In recent years, innovative breakthroughs in bioinformatics, genetic sequencing and analytical equipment such as mass spectrometry, and liquid and gas chromatography have contributed much to the advancement of omics technologies. Omics technologies is a holistic study of the molecules of a specific biological sample in a non-targeted and non-biased fashion. The technology platform of genomics, proteomics and metabolomics are high-throughput technologies.

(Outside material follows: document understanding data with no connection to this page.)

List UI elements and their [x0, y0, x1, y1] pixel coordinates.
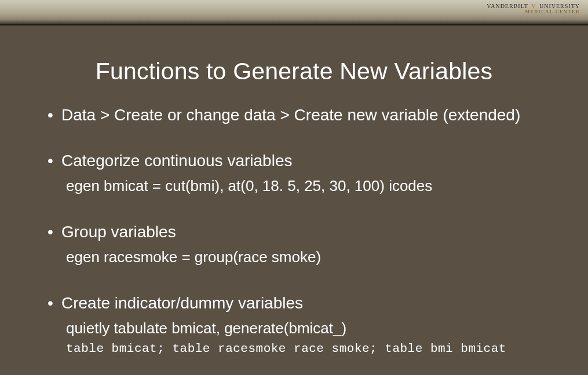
- bullet-text: Categorize continuous variables: [61, 152, 292, 170]
- logo-subtext: MEDICAL CENTER: [487, 10, 580, 14]
- bullet-text: Data > Create or change data > Create ne…: [61, 106, 520, 124]
- bullet-code: table bmicat; table racesmoke race smoke…: [61, 341, 576, 356]
- header-band: VANDERBILT V UNIVERSITY MEDICAL CENTER: [0, 0, 588, 25]
- bullet-text: Group variables: [61, 223, 176, 241]
- bullet-item: Group variables egen racesmoke = group(r…: [48, 222, 576, 267]
- bullet-item: Create indicator/dummy variables quietly…: [48, 293, 576, 357]
- bullet-sub: quietly tabulate bmicat, generate(bmicat…: [61, 319, 576, 339]
- bullet-item: Data > Create or change data > Create ne…: [48, 105, 576, 125]
- bullet-sub: egen racesmoke = group(race smoke): [61, 248, 576, 267]
- logo-v-icon: V: [531, 3, 536, 9]
- vanderbilt-logo: VANDERBILT V UNIVERSITY MEDICAL CENTER: [487, 3, 580, 14]
- logo-text-left: VANDERBILT: [487, 3, 528, 9]
- bullet-text: Create indicator/dummy variables: [61, 294, 303, 312]
- bullet-list: Data > Create or change data > Create ne…: [0, 105, 588, 357]
- bullet-sub: egen bmicat = cut(bmi), at(0, 18. 5, 25,…: [61, 177, 576, 196]
- logo-text-right: UNIVERSITY: [539, 3, 580, 9]
- bullet-item: Categorize continuous variables egen bmi…: [48, 150, 576, 196]
- slide-content: Functions to Generate New Variables Data…: [0, 58, 588, 357]
- slide-title: Functions to Generate New Variables: [0, 58, 588, 85]
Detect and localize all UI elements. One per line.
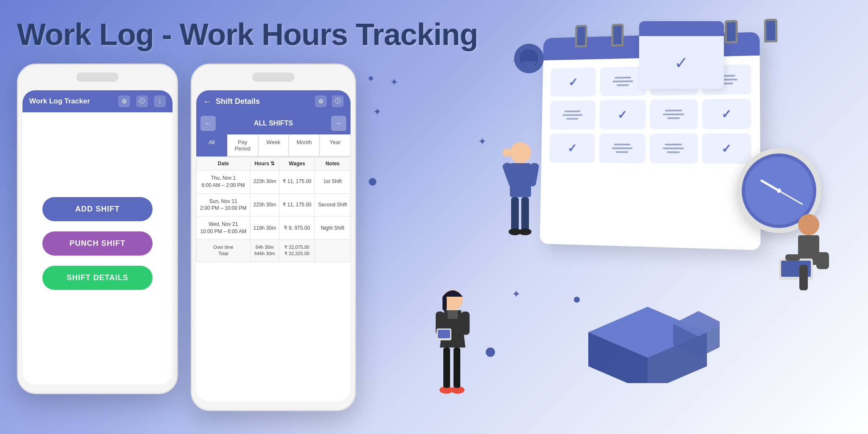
mini-calendar-check: ✓ [639, 36, 724, 89]
phone-left-appbar: Work Log Tracker ⚙ ⓘ ⋮ [22, 90, 172, 112]
row3-wages: ₹ 9, 975.00 [279, 217, 315, 240]
shift-details-title: Shift Details [216, 97, 260, 106]
star-icon-6: ✦ [373, 106, 381, 118]
line-icon [612, 147, 632, 149]
nav-prev-button[interactable]: ← [200, 116, 216, 131]
tab-week[interactable]: Week [258, 134, 289, 156]
shift-info-icon[interactable]: ⓘ [332, 95, 344, 107]
platform-3d [576, 298, 720, 383]
shift-details-button[interactable]: SHIFT DETAILS [42, 266, 153, 290]
col-date: Date [197, 157, 250, 170]
row1-hours: 223h 30m [250, 170, 279, 194]
row2-hours: 223h 30m [250, 193, 279, 217]
line-icon [616, 151, 628, 153]
calendar-ring-6 [764, 19, 778, 42]
back-arrow-icon[interactable]: ← [203, 97, 211, 106]
platform-svg [576, 298, 720, 383]
svg-rect-13 [511, 197, 519, 231]
menu-icon[interactable]: ⋮ [154, 95, 166, 107]
col-hours: Hours ⇅ [250, 157, 279, 170]
phone-right-notch [252, 72, 295, 82]
svg-point-18 [798, 214, 819, 235]
line-icon [614, 144, 630, 145]
svg-point-16 [519, 228, 531, 235]
mini-check-icon: ✓ [674, 53, 689, 72]
footer-wages: ₹ 32,075.00₹ 32,325.00 [279, 239, 315, 262]
cal-cell [650, 99, 698, 129]
location-pin [512, 42, 546, 86]
svg-rect-29 [461, 312, 470, 335]
cal-cell: ✓ [599, 100, 646, 130]
phone-left: Work Log Tracker ⚙ ⓘ ⋮ ADD SHIFT PUNCH S… [17, 64, 178, 394]
person-svg [495, 140, 546, 259]
svg-rect-32 [443, 348, 450, 388]
table-row: Sun, Nov 112:00 PM – 10:00 PM 223h 30m ₹… [197, 193, 351, 217]
shift-appbar: ← Shift Details ⚙ ⓘ [196, 90, 351, 112]
person-woman [427, 288, 478, 400]
row2-wages: ₹ 11, 175.00 [279, 193, 315, 217]
line-icon [615, 77, 631, 79]
line-icon [616, 84, 629, 86]
shift-table: Date Hours ⇅ Wages Notes Thu, Nov 16:00 … [196, 157, 351, 262]
line-icon [612, 81, 633, 83]
cal-cell [650, 134, 698, 164]
line-icon [665, 110, 682, 111]
tab-all[interactable]: All [196, 134, 227, 156]
star-icon-1: ✦ [390, 76, 398, 88]
pin-svg [512, 42, 546, 85]
footer-empty [315, 239, 351, 262]
clock-minute-hand [779, 190, 803, 205]
table-row: Thu, Nov 16:00 AM – 2:00 PM 223h 30m ₹ 1… [197, 170, 351, 194]
dot-1 [369, 178, 376, 186]
svg-rect-14 [521, 197, 529, 231]
mini-calendar: ✓ [639, 21, 724, 89]
phone-left-content: ADD SHIFT PUNCH SHIFT SHIFT DETAILS [22, 112, 172, 298]
tab-year[interactable]: Year [320, 134, 351, 156]
row1-notes: 1st Shift [315, 170, 351, 194]
row3-date: Wed, Nov 2110:00 PM – 6:00 AM [197, 217, 250, 240]
info-icon[interactable]: ⓘ [136, 95, 148, 107]
nav-next-button[interactable]: → [331, 116, 346, 131]
table-footer-row: Over timeTotal 64h 30m646h 30m ₹ 32,075.… [197, 239, 351, 262]
tab-month[interactable]: Month [289, 134, 320, 156]
clock-center [777, 189, 781, 193]
phone-left-notch [76, 72, 119, 82]
footer-hours: 64h 30m646h 30m [250, 239, 279, 262]
calendar-ring-5 [725, 20, 738, 44]
svg-point-9 [510, 142, 531, 163]
row1-wages: ₹ 11, 175.00 [279, 170, 315, 194]
cal-cell: ✓ [702, 99, 751, 129]
cal-cell [599, 134, 646, 163]
check-icon: ✓ [721, 142, 732, 156]
phone-left-appbar-icons: ⚙ ⓘ ⋮ [118, 95, 166, 107]
cal-cell: ✓ [551, 67, 596, 97]
shift-appbar-icons: ⚙ ⓘ [315, 95, 344, 107]
sitting-svg [766, 212, 834, 305]
row2-notes: Second Shift [315, 193, 351, 217]
tab-pay-period[interactable]: PayPeriod [227, 134, 258, 156]
row2-date: Sun, Nov 112:00 PM – 10:00 PM [197, 193, 250, 217]
line-icon [562, 114, 582, 116]
shift-settings-icon[interactable]: ⚙ [315, 95, 327, 107]
add-shift-button[interactable]: ADD SHIFT [42, 197, 153, 221]
settings-icon[interactable]: ⚙ [118, 95, 130, 107]
cal-cell: ✓ [702, 134, 751, 164]
nav-label: ALL SHIFTS [217, 116, 329, 131]
line-icon [565, 111, 581, 112]
mini-calendar-header [639, 21, 724, 36]
row3-hours: 119h 30m [250, 217, 279, 240]
phone-right: ← Shift Details ⚙ ⓘ ← ALL SHIFTS → All P… [191, 64, 356, 411]
line-icon [663, 114, 684, 115]
illustration-area: ✓ ✓ ✓ [402, 0, 868, 434]
svg-rect-23 [785, 254, 800, 261]
woman-svg [427, 288, 478, 398]
phone-right-screen: ← Shift Details ⚙ ⓘ ← ALL SHIFTS → All P… [196, 90, 351, 401]
punch-shift-button[interactable]: PUNCH SHIFT [42, 231, 153, 256]
phone-left-app-title: Work Log Tracker [29, 97, 90, 106]
check-icon: ✓ [567, 141, 576, 155]
shift-appbar-left: ← Shift Details [203, 97, 260, 106]
calendar-ring-1 [575, 25, 587, 47]
line-icon [566, 118, 578, 120]
dot-4 [369, 76, 373, 81]
table-header-row: Date Hours ⇅ Wages Notes [197, 157, 351, 170]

"We can obtain a more comprehensive study of various skin diseases with omics technologies. These advances can produce a bigger picture of the effect of active pure compounds and natural product extracts on the multiple pathways on skin diseases. Omics technologies do not only contribute to furthering our knowledge on the disease itself, but it can also improve our understanding of the impact of natural product or active pure compound on skin diseases."
The BMEX research group, led by Goh, is expanding further the search horizon for potential cosmeceutical bioactive ingredients covering from plants to microbes and algae as a potential source. Part of the initiatives are being supported by the School of Pharmacy and partially funded by the Global Asia in the 21 st century (GA21) Multidisciplinary Platform.